Two years after this discovery, the phase 1 GUMC study began. The study enrolled 12 participants, 11 of whom completed the trial. Each received either 150mg or 300mg of nilotinib daily, significantly lower doses than those prescribed for the treatment of leukemia — up to 800mg.
The results were astonishing. All 11 subjects experienced improvement in motor skills and cognitive function. One participant who had previously been confined to a wheelchair was able to walk again, and three others regained the ability to speak.
Researchers observed that nilotinib penetrated the blood-brain barrier better than other medications designed to treat the decline in dopamine production that occurs in patients with Lewy body complications. Some patients were able to reduce or completely stop the use of dopamine-sparing medications. Participants with earlier stages of the disease responded best to treatment.
“To my knowledge, this study represents the first time a therapy appears to reverse — to a greater or lesser degree depending on stage of disease — cognitive and motor decline in patients with these neurodegenerative disorders,” Dr. Pagan said in a GUMC news release. “But it is critical to conduct larger and more comprehensive studies before determining the drug’s true impact.”
Understanding the Limitations
Although the initial findings are exciting, questions remain about the long-term safety and efficacy of using nilotinib to treat Parkinson’s disease. Study limitations included a small patient pool and no control group.
“There is controversy about what the mechanism is of this medication,” says James Beck, PhD, Vice President of Scientific Affairs for the Parkinson’s Disease Foundation. “Another issue is regarding the dose. The Georgetown group used 25 percent of the dose used for leukemia. That’s because the drug can cause sudden death. There are other inhibitors of alpha-synuclein [the protein that makes up Lewy bodies] that may be safer.”
Determining the safety of nilotinib to treat patients with Parkinson’s disease was the primary goal of the GUMC group’s initial trial. The researchers noted that the regimen was well-tolerated by participants, even though the medication in its use to treat leukemia is linked to a wide variety of complications, several of which affect more than 10 percent of patients treated for leukemia using this medication.

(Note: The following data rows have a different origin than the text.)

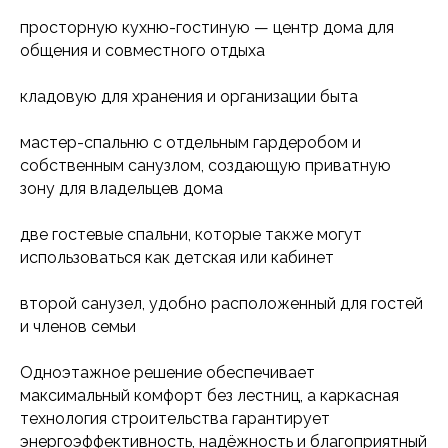
просторную кухню-гостиную — центр дома для
общения и совместного отдыха
кладовую для хранения и организации быта
мастер-спальню с отдельным гардеробом и
собственным санузлом, создающую приватную
зону для владельцев дома
две гостевые спальни, которые также могут
использоваться как детская или кабинет
второй санузел, удобно расположенный для гостей
и членов семьи
Одноэтажное решение обеспечивает
максимальный комфорт без лестниц, а каркасная
технология строительства гарантирует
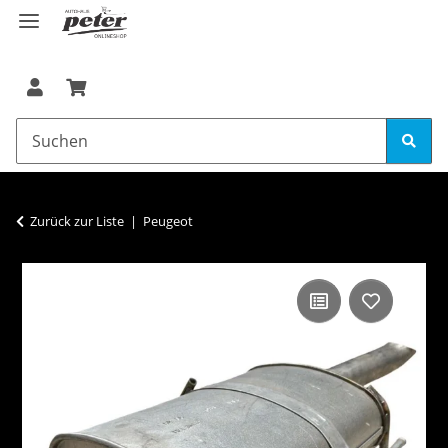
Zurück zur Liste
Peugeot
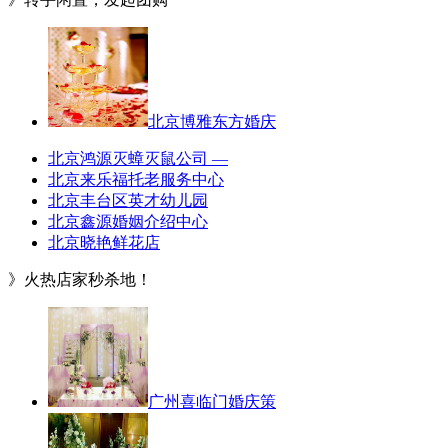
北京博雅东方婚庆
北京鸿源灭蟑灭鼠公司 —
北京来乐福托老服务中心
北京丰台区英才幼儿园
北京鑫源婚姻介绍中心
北京晓艳鲜花店
》火热店家秒杀地！
广州喜临门婚庆策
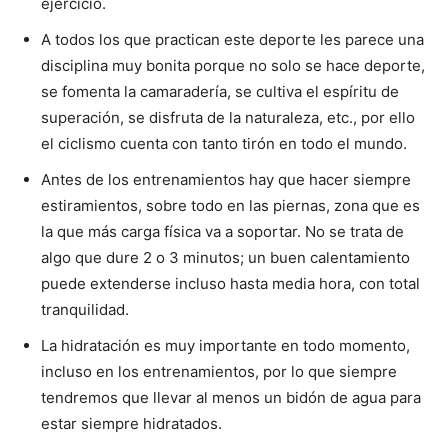
ejercicio.
A todos los que practican este deporte les parece una
disciplina muy bonita porque no solo se hace deporte,
se fomenta la camaradería, se cultiva el espíritu de
superación, se disfruta de la naturaleza, etc., por ello
el ciclismo cuenta con tanto tirón en todo el mundo.
Antes de los entrenamientos hay que hacer siempre
estiramientos, sobre todo en las piernas, zona que es
la que más carga física va a soportar. No se trata de
algo que dure 2 o 3 minutos; un buen calentamiento
puede extenderse incluso hasta media hora, con total
tranquilidad.
La hidratación es muy importante en todo momento,
incluso en los entrenamientos, por lo que siempre
tendremos que llevar al menos un bidón de agua para
estar siempre hidratados.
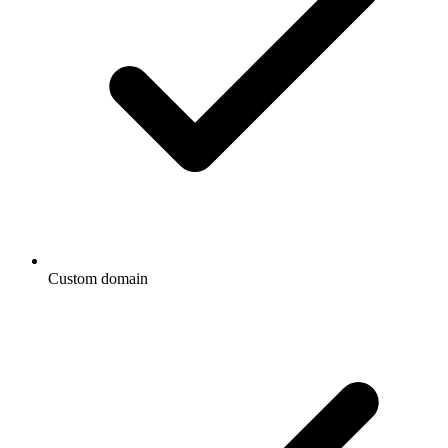
Custom domain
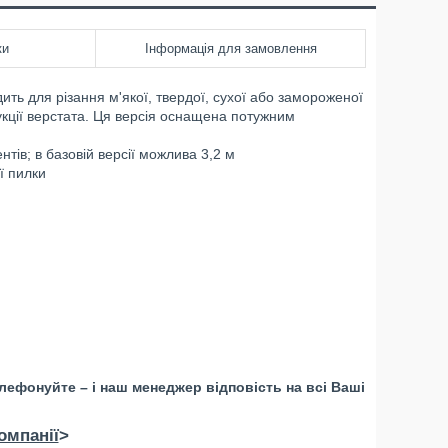
ки
Інформація для замовлення
ить для різання м'якої, твердої, сухої або замороженої
кції верстата. Ця версія оснащена потужним
ів; в базовій версії можлива 3,2 м
ї пилки
лефонуйте – і наш менеджер відповість на всі Ваші
омпанії
>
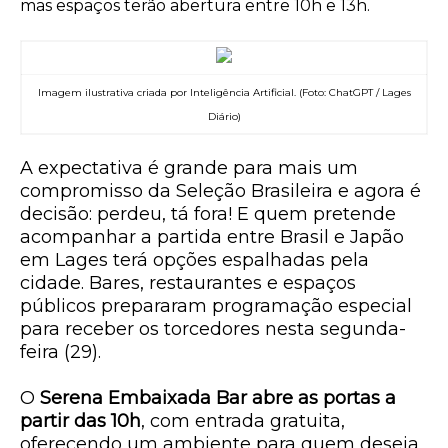
mas espaços terão abertura entre 10h e 13h.
Imagem ilustrativa criada por Inteligência Artificial. (Foto: ChatGPT / Lages
Diário)
A expectativa é grande para mais um
compromisso da Seleção Brasileira e agora é
decisão: perdeu, tá fora! E quem pretende
acompanhar a partida entre Brasil e Japão
em Lages terá opções espalhadas pela
cidade. Bares, restaurantes e espaços
públicos prepararam programação especial
para receber os torcedores nesta segunda-
feira (29).
O
Serena Embaixada Bar
abre as portas a
partir das
10h
, com
entrada gratuita
,
oferecendo um ambiente para quem deseja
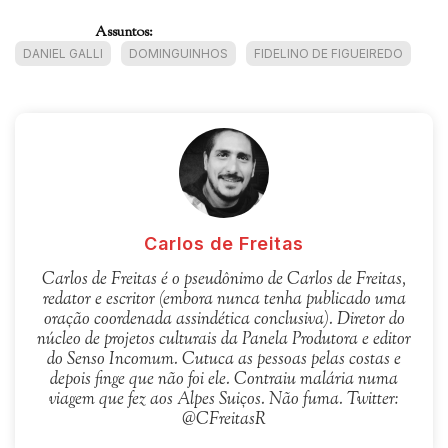
Assuntos:
DANIEL GALLI
DOMINGUINHOS
FIDELINO DE FIGUEIREDO
Carlos de Freitas
Carlos de Freitas é o pseudônimo de Carlos de Freitas,
redator e escritor (embora nunca tenha publicado uma
oração coordenada assindética conclusiva). Diretor do
núcleo de projetos culturais da Panela Produtora e editor
do Senso Incomum. Cutuca as pessoas pelas costas e
depois finge que não foi ele. Contraiu malária numa
viagem que fez aos Alpes Suiços. Não fuma. Twitter:
@CFreitasR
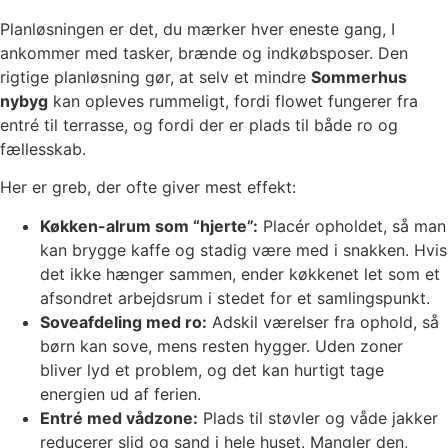
Planløsningen er det, du mærker hver eneste gang, I
ankommer med tasker, brænde og indkøbsposer. Den
rigtige planløsning gør, at selv et mindre
Sommerhus
nybyg
kan opleves rummeligt, fordi flowet fungerer fra
entré til terrasse, og fordi der er plads til både ro og
fællesskab.
Her er greb, der ofte giver mest effekt:
Køkken-alrum som “hjerte”:
Placér opholdet, så man
kan brygge kaffe og stadig være med i snakken. Hvis
det ikke hænger sammen, ender køkkenet let som et
afsondret arbejdsrum i stedet for et samlingspunkt.
Soveafdeling med ro:
Adskil værelser fra ophold, så
børn kan sove, mens resten hygger. Uden zoner
bliver lyd et problem, og det kan hurtigt tage
energien ud af ferien.
Entré med vådzone:
Plads til støvler og våde jakker
reducerer slid og sand i hele huset. Mangler den,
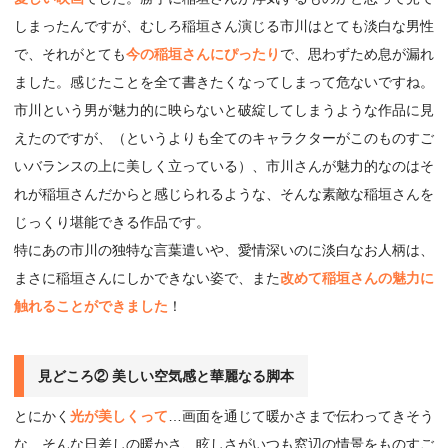
しまったんですが、むしろ稲垣さん演じる市川はとても淡白な男性
で、それがとても
今の稲垣さんにぴったり
で、思わずため息が漏れ
ました。感じたことを全て書きたくなってしまって危ないですね。
市川という男が魅力的に映らないと破綻してしまうような作品に見
えたのですが、（というよりも全てのキャラクターがこのものすご
いバランスの上に美しく立っている）、市川さんが魅力的なのはそ
れが稲垣さんだからと感じられるような、そんな素敵な稲垣さんを
じっくり堪能できる作品です。
特にあの市川の独特な言葉遣いや、愛情深いのに淡白なお人柄は、
まさに稲垣さんにしかできない姿で、また
改めて稲垣さんの魅力に
触れることができました
！
見どころ② 美しい空気感と華麗なる脚本
とにかく
光が美しくって
…画面を通じて暖かさまで伝わってきそう
な、そんな日差しの暖かさ、眩しさがいつも窓辺の情景をものすご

Beck points to the promising field of immunotherapy as a potentially safer approach to halting the progression of Lewy body development. While Parkinson’s disease is not infectious, the abnormal cell development responsible for the disease can spread from cell to cell, affecting additional portions of the brain and speeding the progress of the disease. Immunotherapy seeks to combat that process using antibodies. A vaccine and passive therapies are currently being researched.
In the wake of the GUMC research, the Parkinson’s Disease Foundation released a statement recommending against the use of nilotinib in a clinical setting at this time while endorsing additional research into the drug’s safety and benefits.
Participants in the GUMC study regressed when they stopped taking nilotinib. Once the initial trial closed, patients were able to continue the use of the medication as part of an expanded access trial. A larger clinical trial is slated to begin in 2016. Researchers are optimistic about the drug’s potential to help the 7 million to 10 million people living with Parkinson’s disease worldwide.
“A lot of institutions talk about expediting the translation of research from the lab to the bedside, but it doesn’t happen quickly very often,” Dr. Moussa says. “This is a solid example of how that is possible and why it is so important.”